The NAACP Legal Defense Fund, the nation’s pre-eminent civil rights law firm, on November 17, 2017 sent a letter to Columbus City Council, challenging the at-large voting scheme being used here (Ltr. to Columbus City Council 11.17.17 NAACP Columbus FAQ) and offering to consult to form a system that would be facially compliant with the Voting Rights Act of 1965. (Zach Klein responded (Klein Response Letter) and the LDF replied that Klein’s letter raises even more questions about whether the nearly 4 decades of exclusive initial appointments of African Americans to council (none initially elected) represented “unconstitutional racial stereotyping” pursuant to the U.S. Supreme Court decision in Shaw v. Reno. (LDF Reply to Klein)

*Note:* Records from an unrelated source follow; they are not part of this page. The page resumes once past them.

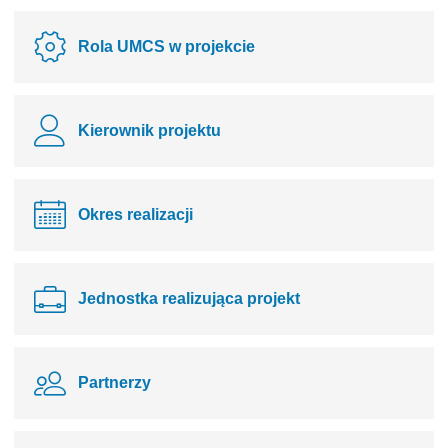
Rola UMCS w projekcie
Kierownik projektu
Okres realizacji
Jednostka realizująca projekt
Partnerzy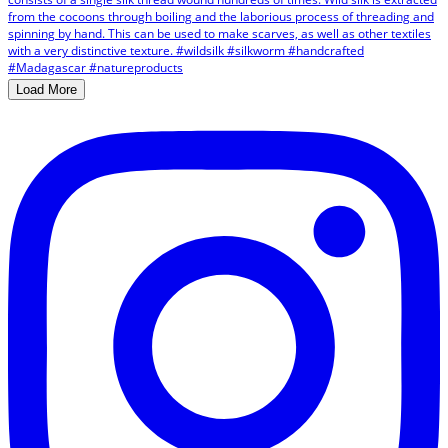
Load More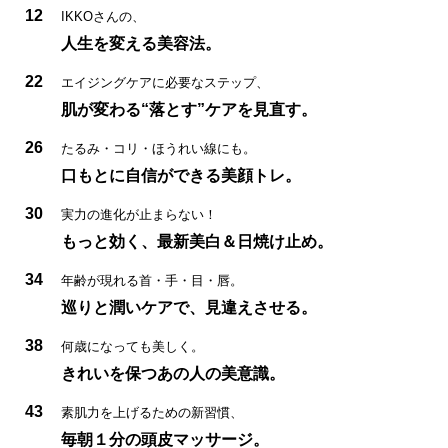
12
IKKOさんの、
人生を変える美容法。
22
エイジングケアに必要なステップ、
肌が変わる“落とす”ケアを見直す。
26
たるみ・コリ・ほうれい線にも。
口もとに自信ができる美顔トレ。
30
実力の進化が止まらない！
もっと効く、最新美白＆日焼け止め。
34
年齢が現れる首・手・目・唇。
巡りと潤いケアで、見違えさせる。
38
何歳になっても美しく。
きれいを保つあの人の美意識。
43
素肌力を上げるための新習慣、
毎朝１分の頭皮マッサージ。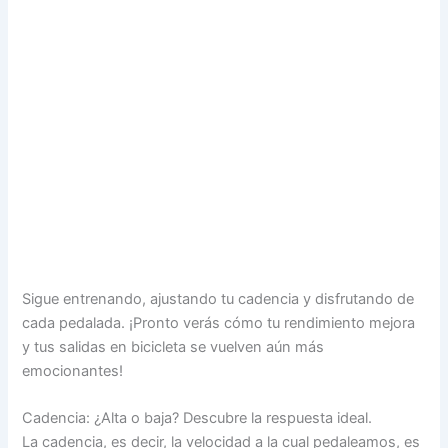
Sigue entrenando, ajustando tu cadencia y disfrutando de
cada pedalada. ¡Pronto verás cómo tu rendimiento mejora
y tus salidas en bicicleta se vuelven aún más
emocionantes!
Cadencia: ¿Alta o baja? Descubre la respuesta ideal.
La cadencia, es decir, la velocidad a la cual pedaleamos, es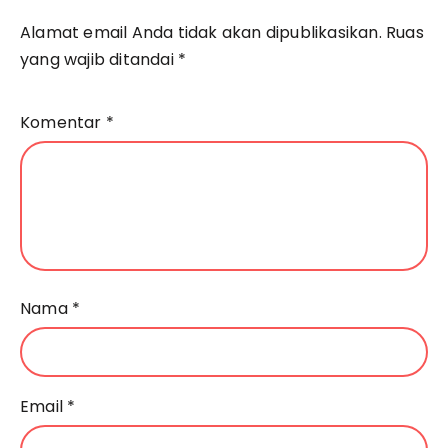
Alamat email Anda tidak akan dipublikasikan.
Ruas
yang wajib ditandai
*
Komentar
*
Nama
*
Email
*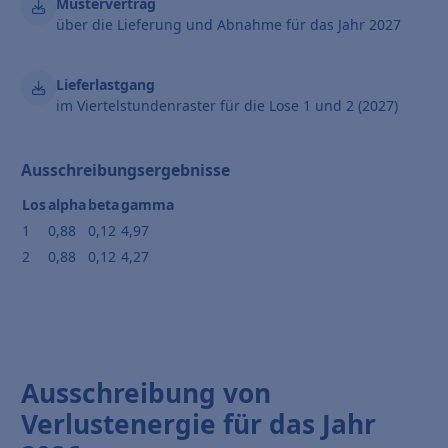
Mustervertrag
über die Lieferung und Abnahme für das Jahr 2027
Lieferlastgang
im Viertelstundenraster für die Lose 1 und 2 (2027)
Ausschreibungsergebnisse
Los
alpha
beta
gamma
1
0,88
0,12
4,97
2
0,88
0,12
4,27
Ausschreibung von
Verlustenergie für das Jahr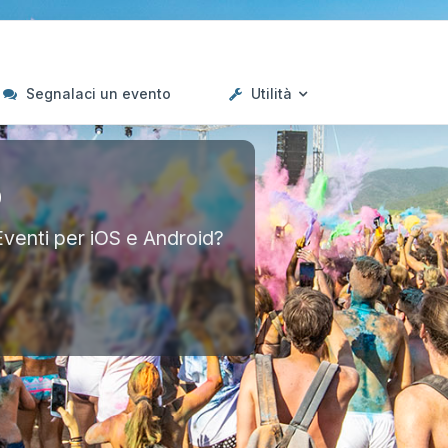
Segnalaci un evento
Utilità
p
Eventi per iOS e Android?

At-large voting systems — the type of citywide elections used currently to elect Columbus City Council — are widely viewed as a racially discriminatory method of election, which is one more reason for change. Section 2 of the Voting Right Act of 1965 created prohibitions against “unusually large electoral districts” (which courts have found citywide districts to be),when majority-minority districts can be created and where the votes of race, color, or language minority groups are subsumed by votes from the majority population in racially polarized voting. Cities throughout the nation responded over ensuing decades, eliminating the at-large systems that had become a fad during the early 1900s. Detroit, Austin and Seattle are the most recent cities to abandon this method of election. Prior to abandoning its at-large city council elections, the Austin business community had adopted what was referred to as the Gentlemen’s Agreement, as a way to maintain the centralized power and control of the Anglo business community and work around the inherent racial biases in the at-large system. Concerns about the continuance of this racially discriminatory system here in Columbus have been raised within the Franklin County Democratic Party (Beatty 2-14-17 At-Large Council District Letter) in an effort to educate the public and the party about this issue.

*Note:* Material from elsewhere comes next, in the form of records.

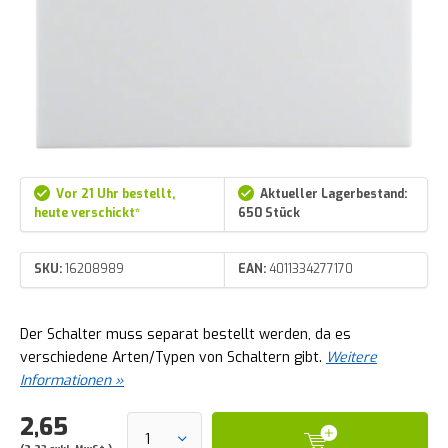
Vor 21 Uhr bestellt,
Aktueller Lagerbestand:
heute verschickt*
650 Stück
SKU:
16208989
EAN:
4011334277170
Der Schalter muss separat bestellt werden, da es
verschiedene Arten/Typen von Schaltern gibt.
Weitere
Informationen »
2,65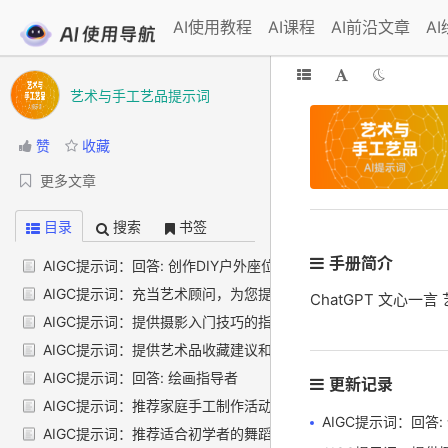
AI使用教程
AI课程
AI前沿文章
A
艺术与手工艺品提示词
赞
收藏
更多文章
目录
搜索
书签
手册简介
AIGC提示词：回答: 创作DIY户外座位区指南
AIGC提示词：充当艺术顾问，为您提供有关超现实主义肖像画的
ChatGPT 文心一
AIGC提示词：提供摄影入门技巧的指南
AIGC提示词：提供艺术品收藏建议和推荐
AIGC提示词：回答: 绘画指导者
更新记录
AIGC提示词：推荐家庭手工制作活动
AIGC提示词：回答: 创作D
AIGC提示词：推荐适合初学者的舞蹈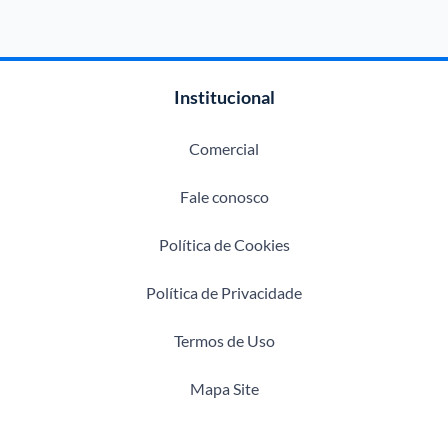
Institucional
Comercial
Fale conosco
Política de Cookies
Política de Privacidade
Termos de Uso
Mapa Site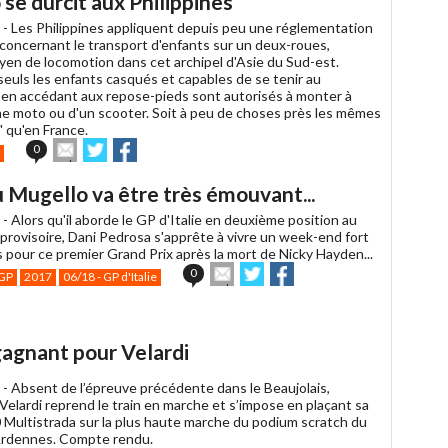
se durcit aux Philippines
à
un
 -
Les Philippines appliquent depuis peu une réglementation
ami
 concernant le transport d'enfants sur un deux-roues,
oyen de locomotion dans cet archipel d'Asie du Sud-est.
seuls les enfants casqués et capables de se tenir au
en accédant aux repose-pieds sont autorisés à monter à
une moto ou d'un scooter. Soit à peu de choses près les mêmes
" qu'en France.
Envoyer
Partager
Partager
0
cet
sur
sur
article
Twitter
Facebook
 Mugello va être très émouvant...
à
un
 -
Alors qu'il aborde le GP d'Italie en deuxième position au
ami
provisoire, Dani Pedrosa s'apprête à vivre un week-end fort
 pour ce premier Grand Prix après la mort de Nicky Hayden...
Envoyer
Partager
Partager
0
GP
2017
06/18 - GP d'Italie
cet
sur
sur
article
Twitter
Facebook
à
un
gagnant pour Velardi
ami
 -
Absent de l’épreuve précédente dans le Beaujolais,
Velardi reprend le train en marche et s’impose en plaçant sa
 Multistrada sur la plus haute marche du podium scratch du
Ardennes. Compte rendu.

The U.S. Department of Justice says that claims against “at-large” electoral districts constitute the majority of its litigation under Section 2. While claims for racially discriminatory electoral systems are often thought of in connection with southern racism, the DoJ continues to litigate cases in the north — in 2003 it sued the City of Chelsea, MA, and in 2008 and 2009 settled lawsuits it had filed against the City of Euclid, Ohio, and the Euclid City School District for their unlawful at-large systems. In January 2017, the Department of Justice sued Eastpointe, MI on the basis of its at-large system.
As noted in local media, The NAACP Legal Defense Fund issued a brief to Columbus following the defeat of the August 2016 defeat of Issue 1 which sought to provide district representation in Columbus (NAACP Columbus FAQ). The LDF has litigated cases across the country to roll back this discriminatory form of election.

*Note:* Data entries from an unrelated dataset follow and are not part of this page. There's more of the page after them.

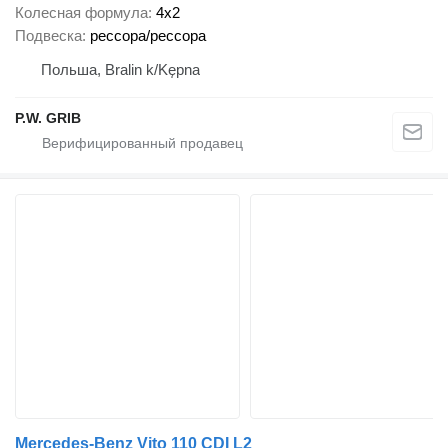
Колесная формула
4x2
Подвеска
рессора/рессора
Польша, Bralin k/Kępna
P.W. GRIB
Mercedes-Benz Vito 110 CDI L2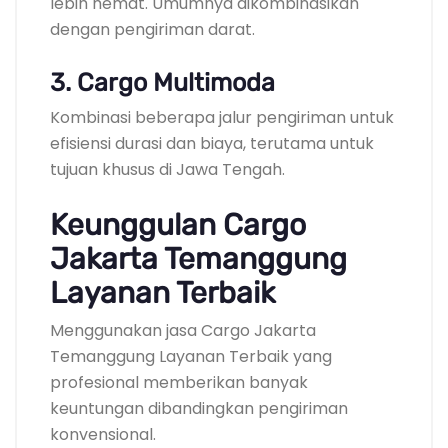
lebih hemat. Umumnya dikombinasikan
dengan pengiriman darat.
3. Cargo Multimoda
Kombinasi beberapa jalur pengiriman untuk
efisiensi durasi dan biaya, terutama untuk
tujuan khusus di Jawa Tengah.
Keunggulan Cargo
Jakarta Temanggung
Layanan Terbaik
Menggunakan jasa Cargo Jakarta
Temanggung Layanan Terbaik yang
profesional memberikan banyak
keuntungan dibandingkan pengiriman
konvensional.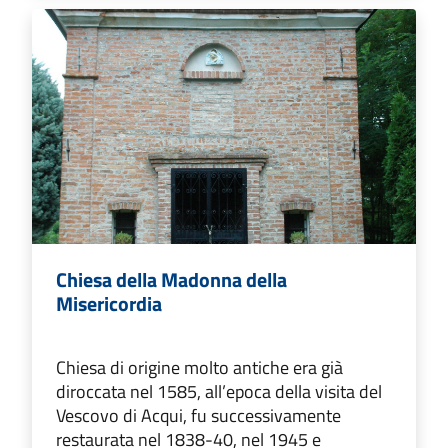
Chiesa della Madonna della
Misericordia
Chiesa di origine molto antiche era già
diroccata nel 1585, all’epoca della visita del
Vescovo di Acqui, fu successivamente
restaurata nel 1838-40, nel 1945 e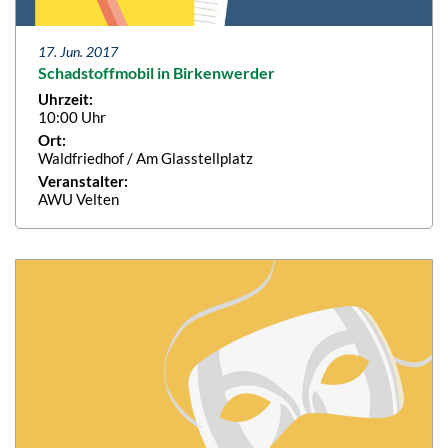
17. Jun. 2017
Schadstoffmobil in Birkenwerder
Uhrzeit:
10:00 Uhr
Ort:
Waldfriedhof / Am Glasstellplatz
Veranstalter:
AWU Velten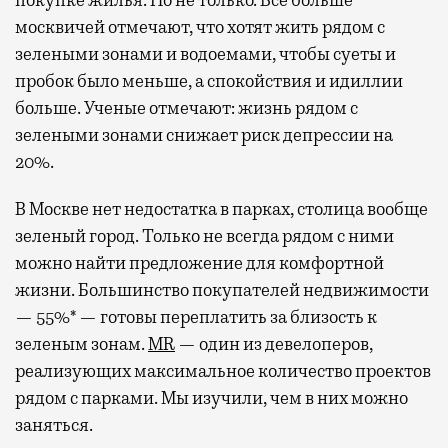
покупке жилья. Но не только. Все больше
москвичей отмечают, что хотят жить рядом с
зелеными зонами и водоемами, чтобы суеты и
пробок было меньше, а спокойствия и идиллии
больше. Ученые отмечают: жизнь рядом с
зелеными зонами снижает риск депрессии на
20%.
В Москве нет недостатка в парках, столица вообще
зеленый город. Только не всегда рядом с ними
можно найти предложение для комфортной
жизни. Большинство покупателей недвижимости
— 55%* — готовы переплатить за близость к
зеленым зонам.
MR
— один из девелоперов,
реализующих максимальное количество проектов
рядом с парками. Мы изучили, чем в них можно
заняться.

Columbus City Council is now considering to pass legislation to expand the all at-large 7 member council, to 9 members nominated by district and elected at-large. Such a system would continue to raise concerns about whether the voting rights of Columbus’s African American citizens are being violated.
Only a judge, after hearing facts, can determine whether an individual at-large system meets the tests of being unlawfully discriminatory; however, Everyday People for Positive Change believes it is long past time for Columbus to shed all the vestiges of this racially discriminatory method of electing members to Columbus City Council. We can, and should, join the rest of the country’s big cities in adopting a more traditional, fair and nondiscriminatory method of elections by district — and stop making excuses about why we don’t. What is called “the Columbus Way” seems to be suppressing minority voters with a smile, instead of a stick — but it is unnecessary and repugnant.